[EXERCISE DATA — start]
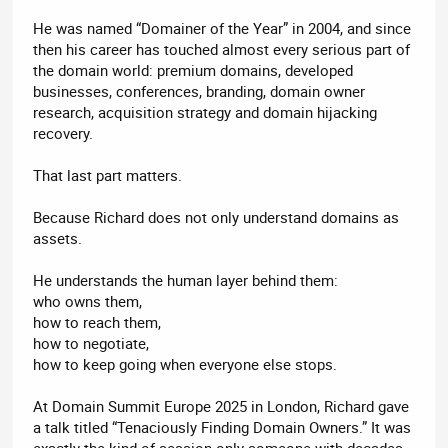
He was named “Domainer of the Year” in 2004, and since
then his career has touched almost every serious part of
the domain world: premium domains, developed
businesses, conferences, branding, domain owner
research, acquisition strategy and domain hijacking
recovery.
That last part matters.
Because Richard does not only understand domains as
assets.
He understands the human layer behind them:
who owns them,
how to reach them,
how to negotiate,
how to keep going when everyone else stops.
At Domain Summit Europe 2025 in London, Richard gave
a talk titled “Tenaciously Finding Domain Owners.” It was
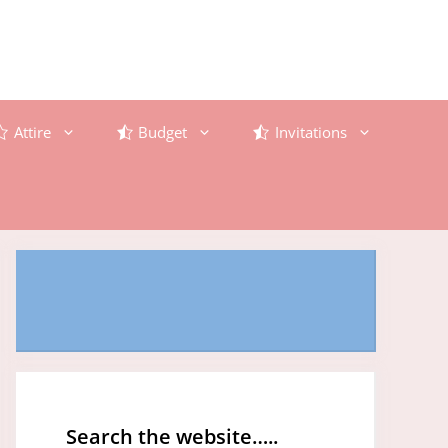
Attire
Budget
Invitations
Search the website…..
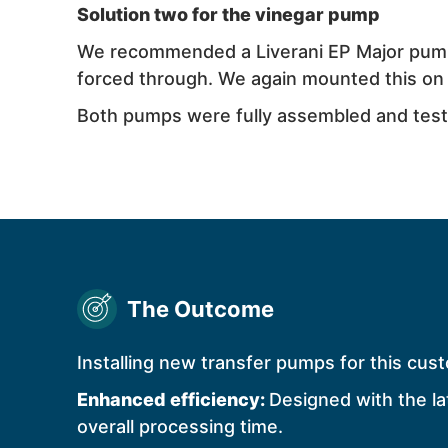
Solution two for the vinegar pump
We recommended a
Liverani
EP Major pump 
forced through. We again mounted this on a
Both pumps were fully assembled and teste
The Outcome
Installing new transfer pumps for this cust
Enhanced efficiency:
Designed with the la
overall processing time.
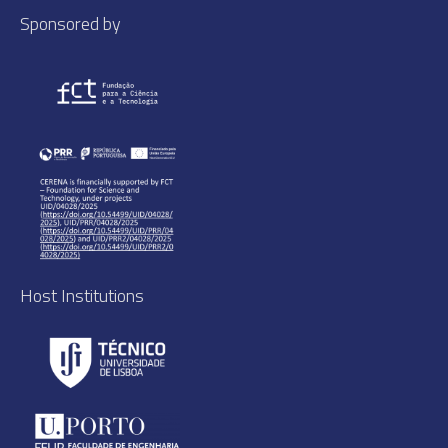
Sponsored by
Host Institutions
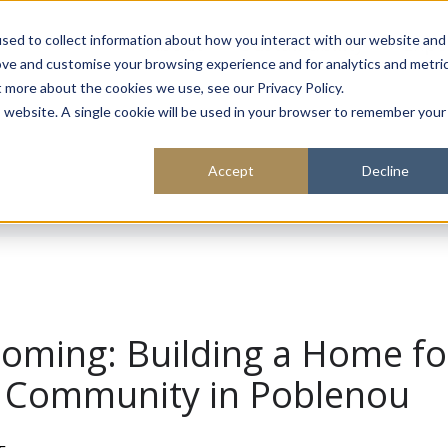
About
Sustainability
Expe
sed to collect information about how you interact with our website and
ove and customise your browsing experience and for analytics and metri
t more about the cookies we use, see our Privacy Policy.
is website. A single cookie will be used in your browser to remember your
Accept
Decline
Coming: Building a Home fo
 & Community in Poblenou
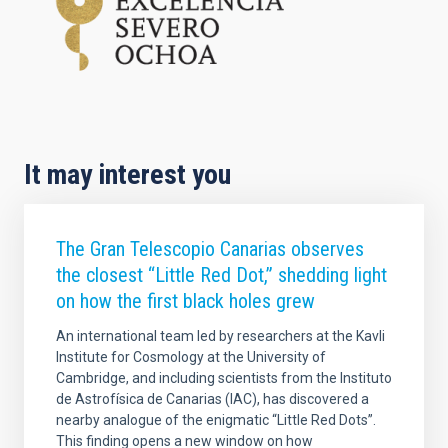
It may interest you
The Gran Telescopio Canarias observes
the closest “Little Red Dot,” shedding light
on how the first black holes grew
An international team led by researchers at the Kavli
Institute for Cosmology at the University of
Cambridge, and including scientists from the Instituto
de Astrofísica de Canarias (IAC), has discovered a
nearby analogue of the enigmatic “Little Red Dots”.
This finding opens a new window on how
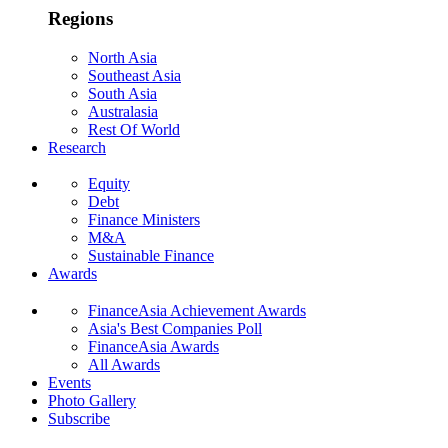
Regions
North Asia
Southeast Asia
South Asia
Australasia
Rest Of World
Research
Equity
Debt
Finance Ministers
M&A
Sustainable Finance
Awards
FinanceAsia Achievement Awards
Asia's Best Companies Poll
FinanceAsia Awards
All Awards
Events
Photo Gallery
Subscribe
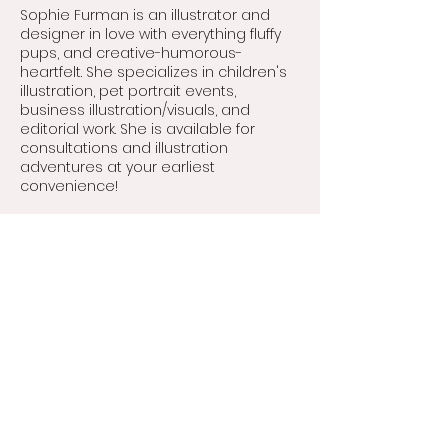
buy from you with confidence.
Sophie Furman is an illustrator and
designer in love with everything fluffy
pups, and creative-humorous-
heartfelt. She specializes in children's
illustration, pet portrait events,
business illustration/visuals, and
editorial work. She is available for
consultations and illustration
adventures at your earliest
convenience!
Contact
hello@sophiefurmanart.com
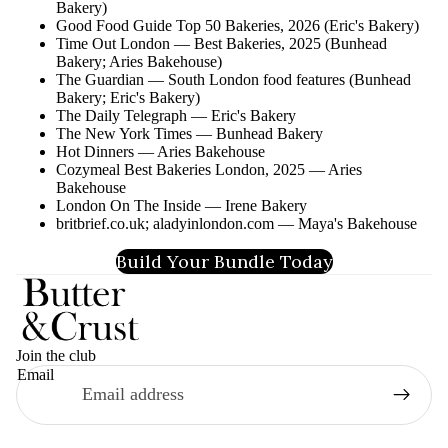
Bakery)
Good Food Guide Top 50 Bakeries, 2026 (Eric's Bakery)
Time Out London — Best Bakeries, 2025 (Bunhead
Bakery; Aries Bakehouse)
The Guardian — South London food features (Bunhead
Bakery; Eric's Bakery)
The Daily Telegraph — Eric's Bakery
The New York Times — Bunhead Bakery
Hot Dinners — Aries Bakehouse
Cozymeal Best Bakeries London, 2025 — Aries
Bakehouse
London On The Inside — Irene Bakery
britbrief.co.uk; aladyinlondon.com — Maya's Bakehouse
Build Your Bundle Today
Join the club
Email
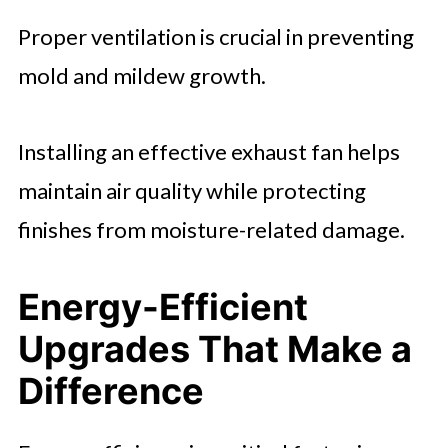
Proper ventilation is crucial in preventing
mold and mildew growth.
Installing an effective exhaust fan helps
maintain air quality while protecting
finishes from moisture-related damage.
Energy-Efficient
Upgrades That Make a
Difference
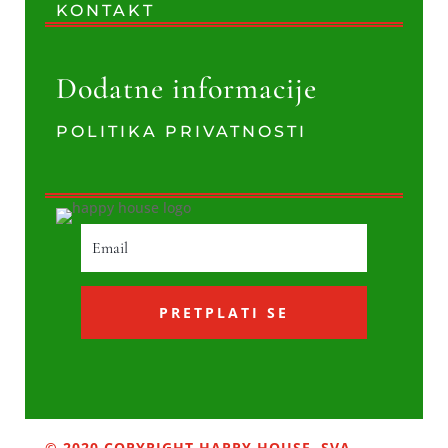
KONTAKT
Dodatne informacije
POLITIKA PRIVATNOSTI
PRETPLATI SE
© 2020 COPYRIGHT HAPPY HOUSE. SVA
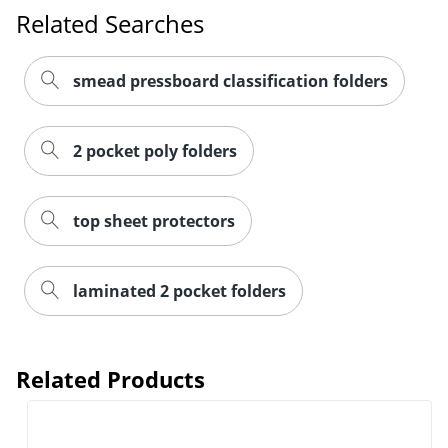
Related Searches
smead pressboard classification folders
2 pocket poly folders
top sheet protectors
Order by 5pm and get it toda
laminated 2 pocket folders
Related Products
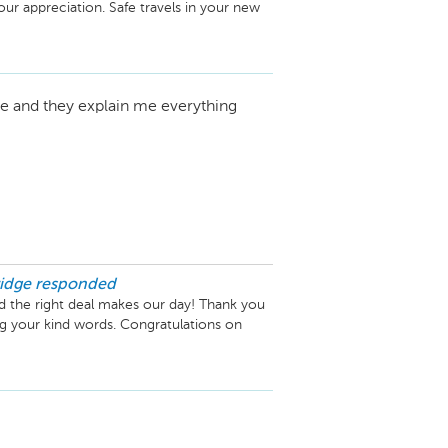
r appreciation. Safe travels in your new 
ce and they explain me everything
idge
responded
d the right deal makes our day! Thank you 
your kind words. Congratulations on 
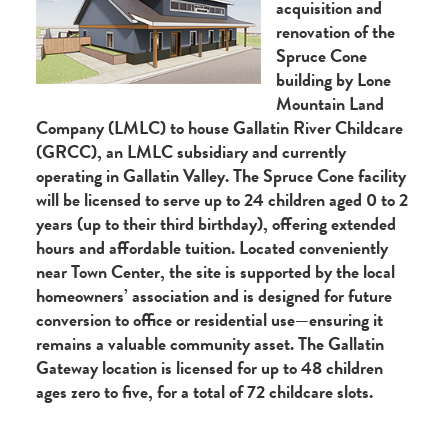
acquisition and
renovation of the
Spruce Cone
building by Lone
Mountain Land
Company (LMLC) to house Gallatin River Childcare
(GRCC), an LMLC subsidiary and currently
operating in Gallatin Valley. The Spruce Cone facility
will be licensed to serve up to 24 children aged 0 to 2
years (up to their third birthday), offering extended
hours and affordable tuition. Located conveniently
near Town Center, the site is supported by the local
homeowners’ association and is designed for future
conversion to office or residential use—ensuring it
remains a valuable community asset. The Gallatin
Gateway location is licensed for up to 48 children
ages zero to five, for a total of 72 childcare slots.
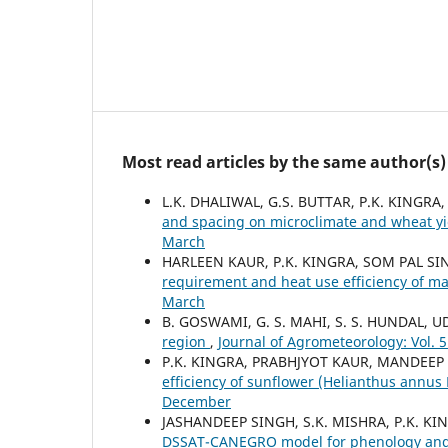
Most read articles by the same author(s)
L.K. DHALIWAL, G.S. BUTTAR, P.K. KINGR
and spacing on microclimate and wheat y
March
HARLEEN KAUR, P.K. KINGRA, SOM PAL S
requirement and heat use efficiency of ma
March
B. GOSWAMI, G. S. MAHI, S. S. HUNDAL, U
region
,
Journal of Agrometeorology: Vol. 5
P.K. KINGRA, PRABHJYOT KAUR, MANDEEP
efficiency of sunflower (Helianthus annus 
December
JASHANDEEP SINGH, S.K. MISHRA, P.K. K
DSSAT-CANEGRO model for phenology and yi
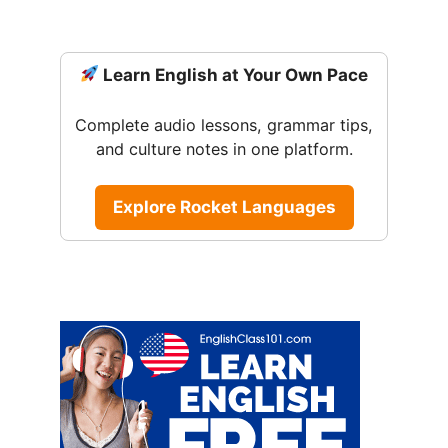
Learn English at Your Own Pace
Complete audio lessons, grammar tips,
and culture notes in one platform.
Explore Rocket Languages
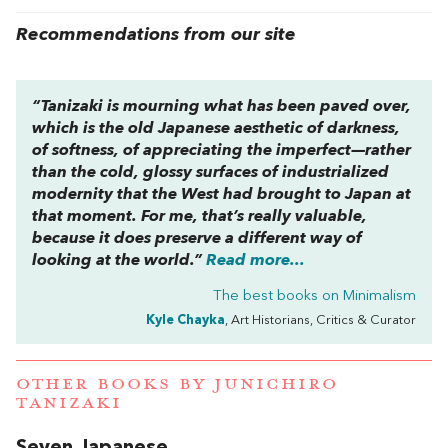
Recommendations from our site
“Tanizaki is mourning what has been paved over,
which is the old Japanese aesthetic of darkness,
of softness, of appreciating the imperfect—rather
than the cold, glossy surfaces of industrialized
modernity that the West had brought to Japan at
that moment. For me, that’s really valuable,
because it does preserve a different way of
looking at the world.”
Read more...
The best books on
Minimalism
Kyle Chayka
, Art Historians, Critics & Curator
OTHER BOOKS BY
JUNICHIRO
TANIZAKI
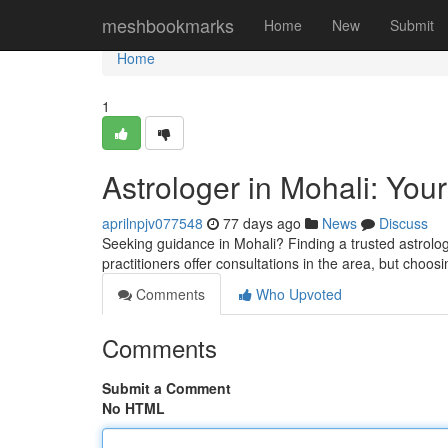
Home
meshbookmarks
Home
New
Submit
Home
1
Astrologer in Mohali: Your
aprilnpjv077548
77 days ago
News
Discuss
Seeking guidance in Mohali? Finding a trusted astrolog
practitioners offer consultations in the area, but choosi
Comments
Who Upvoted
Comments
Submit a Comment
No HTML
[EXERCISE DATA — finish]
_YOUR ASSIGNMENT_. All records above are to be printed exactly, minus the pictures they contain.

_RESPONSE BOX_.
He was named “Domainer of the Year” in 2004, and since
then his career has touched almost every serious part of
the domain world: premium domains, developed
businesses, conferences, branding, domain owner
research, acquisition strategy and domain hijacking
recovery.
That last part matters.
Because Richard does not only understand domains as
assets.
He understands the human layer behind them:
who owns them,
how to reach them,
how to negotiate,
how to keep going when everyone else stops.
At Domain Summit Europe 2025 in London, Richard gave
a talk titled “Tenaciously Finding Domain Owners.” It was
Attire
Budget
Invitations
Search the website…..
Solution two for the vinegar pump
We recommended a
Liverani
EP Major pump 
forced through. We again mounted this on a
Both pumps were fully assembled and teste
The Outcome
Installing new transfer pumps for this cust
Enhanced efficiency:
Designed with the la
overall processing time.
Sponsored by
Host Institutions
About
Sustainability
Expe
sed to collect information about how you interact with our website and
ove and customise your browsing experience and for analytics and metri
t more about the cookies we use, see our Privacy Policy.
is website. A single cookie will be used in your browser to remember your
Accept
Decline
Coming: Building a Home fo
 & Community in Poblenou
It may interest you
The Gran Telescopio Canarias observes
the closest “Little Red Dot,” shedding light
on how the first black holes grew
An international team led by researchers at the Kavli
Institute for Cosmology at the University of
Cambridge, and including scientists from the Instituto
de Astrofísica de Canarias (IAC), has discovered a
nearby analogue of the enigmatic “Little Red Dots”.
This finding opens a new window on how
Regions
North Asia
Southeast Asia
South Asia
Australasia
Rest Of World
Research
Equity
Debt
Finance Ministers
M&A
Sustainable Finance
Awards
FinanceAsia Achievement Awards
Asia's Best Companies Poll
FinanceAsia Awards
All Awards
Events
Photo Gallery
Subscribe
buy from you with confidence.
Sophie Furman is an illustrator and
designer in love with everything fluffy
pups, and creative-humorous-
heartfelt. She specializes in children's
illustration, pet portrait events,
business illustration/visuals, and
editorial work. She is available for
consultations and illustration
adventures at your earliest
convenience!
Contact
hello@sophiefurmanart.com
Bakery)
Good Food Guide Top 50 Bakeries, 2026 (Eric's Bakery)
Time Out London — Best Bakeries, 2025 (Bunhead
Bakery; Aries Bakehouse)
The Guardian — South London food features (Bunhead
Bakery; Eric's Bakery)
The Daily Telegraph — Eric's Bakery
The New York Times — Bunhead Bakery
Hot Dinners — Aries Bakehouse
Cozymeal Best Bakeries London, 2025 — Aries
Bakehouse
London On The Inside — Irene Bakery
britbrief.co.uk; aladyinlondon.com — Maya's Bakehouse
Build Your Bundle Today
Join the club
Email
Proper ventilation is crucial in preventing
mold and mildew growth.
Installing an effective exhaust fan helps
maintain air quality while protecting
finishes from moisture-related damage.
Energy-Efficient
Upgrades That Make a
Difference
KONTAKT
Dodatne informacije
POLITIKA PRIVATNOSTI
PRETPLATI SE
© 2020 COPYRIGHT HAPPY HOUSE. SVA
Related Searches
smead pressboard classification folders
2 pocket poly folders
top sheet protectors
Order by 5pm and get it toda
laminated 2 pocket folders
Related Products
r appreciation. Safe travels in your new 
ce and they explain me everything
idge
responded
d the right deal makes our day! Thank you 
your kind words. Congratulations on 
acquisition and
renovation of the
Spruce Cone
building by Lone
Mountain Land
Company (LMLC) to house Gallatin River Childcare
(GRCC), an LMLC subsidiary and currently
operating in Gallatin Valley. The Spruce Cone facility
will be licensed to serve up to 24 children aged 0 to 2
years (up to their third birthday), offering extended
hours and affordable tuition. Located conveniently
near Town Center, the site is supported by the local
homeowners’ association and is designed for future
conversion to office or residential use—ensuring it
remains a valuable community asset. The Gallatin
Gateway location is licensed for up to 48 children
ages zero to five, for a total of 72 childcare slots.
Most read articles by the same author(s)
L.K. DHALIWAL, G.S. BUTTAR, P.K. KINGR
and spacing on microclimate and wheat y
March
HARLEEN KAUR, P.K. KINGRA, SOM PAL S
requirement and heat use efficiency of ma
March
B. GOSWAMI, G. S. MAHI, S. S. HUNDAL, U
region
,
Journal of Agrometeorology: Vol. 5
P.K. KINGRA, PRABHJYOT KAUR, MANDEEP
efficiency of sunflower (Helianthus annus 
December
JASHANDEEP SINGH, S.K. MISHRA, P.K. K
DSSAT-CANEGRO model for phenology and yi
Learn English at Your Own Pace
Complete audio lessons, grammar tips,
and culture notes in one platform.
Explore Rocket Languages
Recommendations from our site
“Tanizaki is mourning what has been paved over,
which is the old Japanese aesthetic of darkness,
of softness, of appreciating the imperfect—rather
than the cold, glossy surfaces of industrialized
modernity that the West had brought to Japan at
that moment. For me, that’s really valuable,
because it does preserve a different way of
looking at the world.”
Read more...
The best books on
Minimalism
Kyle Chayka
, Art Historians, Critics & Curator
OTHER BOOKS BY
JUNICHIRO
TANIZAKI
Home
meshbookmarks
Home
New
Submit
Home
1
Astrologer in Mohali: Your
aprilnpjv077548
77 days ago
News
Discuss
Seeking guidance in Mohali? Finding a trusted astrolog
practitioners offer consultations in the area, but choosi
Comments
Who Upvoted
Comments
Submit a Comment
No HTML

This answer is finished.